In risposta, l’esercito di Taiwan ha fatto decollare gli aerei da combattimento e messo in massima allerta le sue forze navali e di terra.
Lai ha sostenuto nel discorso di domenica che solo il popolo taiwanese può decidere il futuro dell’isola. «Dobbiamo davvero essere in grado di distinguere tra noi stessi e i nostri nemici e tra amici e nemici». Ha aggiunto che le forze taiwanesi non devono accettare l’atteggiamento disfattista secondo cui «la prima battaglia è l’ultima battaglia», riferendosi all’idea che Taipei crollerebbe rapidamente in caso di attacco.
Pechino ha sempre più protestato contro i contatti di Washington con Taipei e gli aiuti militari statunitensi all’isola, sostenendo che tali pratiche violano il principio della «Cina unica».
«La Cina resta impegnata nella riunificazione pacifica; tuttavia, questa prospettiva viene sempre più compromessa dai separatisti per l’indipendenza di Taiwan e dalle forze straniere», ha avvertito il mese scorso il ministro della Difesa cinese Dong Jun.

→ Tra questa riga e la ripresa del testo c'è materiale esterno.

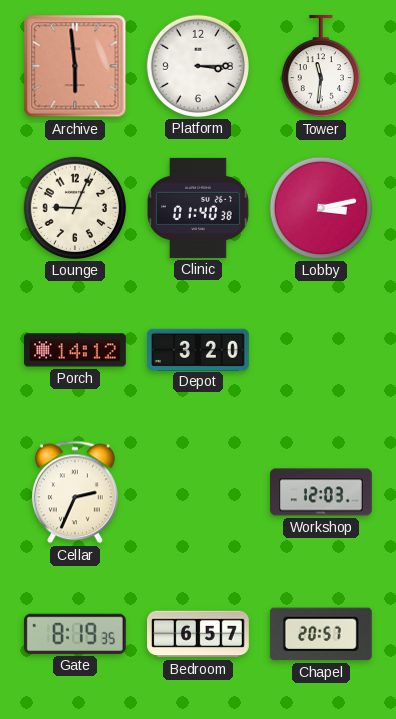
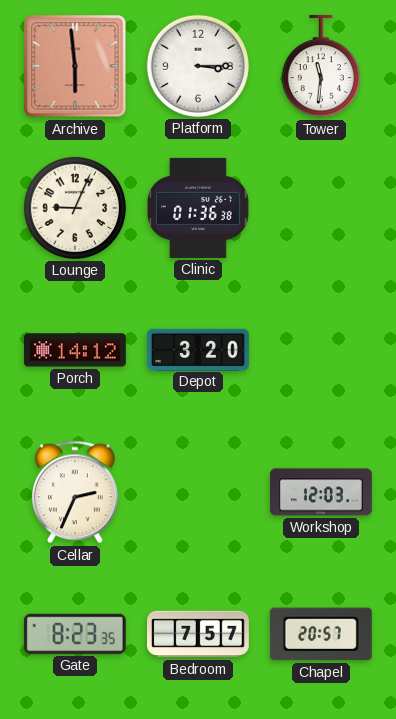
Clinic: 01:40 -> 01:36
Lobby: 3:13 -> none
Gate: 8:19 -> 8:23
Bedroom: 6:57 -> 7:57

Le forze nazionaliste fuggirono a Taiwan nel 1949, dopo aver perso una guerra civile contro i rivoluzionari comunisti di Mao Zedong. Le Nazioni Unite riconobbero ufficialmente il governo di Pechino come legittima autorità governativa della Cina nel 1971, e gli Stati Uniti stabilirono relazioni diplomatiche con la terraferma nel 1979. Quest’ultimo accordo seguì il riconoscimento da parte di Washington del principio «Una sola Cina» e l’annullamento del riconoscimento della sovranità taiwanese.
Come riportato da Renovatio 21, tre settimane fa la Cina comunista ha concluso l’ultima esercitazione militare (chiamata Joint Sword 2024A) per la conquista di Formosa.

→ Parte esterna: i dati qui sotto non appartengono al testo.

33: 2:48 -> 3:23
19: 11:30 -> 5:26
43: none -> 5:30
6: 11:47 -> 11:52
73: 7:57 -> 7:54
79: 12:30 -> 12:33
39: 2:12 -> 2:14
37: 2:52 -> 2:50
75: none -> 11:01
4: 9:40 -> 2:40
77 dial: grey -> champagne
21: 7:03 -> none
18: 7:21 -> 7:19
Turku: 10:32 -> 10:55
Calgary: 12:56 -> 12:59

Sinora, lo status quo nella questione tra Pechino e Taipei è stato assicurato dal cosiddetto «scudo dei microchip» di cui gode Taiwano, ossia la deterrenza di questa produzione industriale rispetto agli appetiti cinesi, che ancora non hanno capito come replicare le capacità tecnologiche di Taipei.
La Cina, tuttavia, sta da tempo accelerando per arrivare all’autonomia tecnologica sui semiconduttori, così da dissolvere una volta per tutte lo scudo dei microchip taiwanese. La collaborazione tra Taiwan e UE riguardo ai microchip, nonostante la volontà espressa da Bruxelles, non è mai davvero decollata.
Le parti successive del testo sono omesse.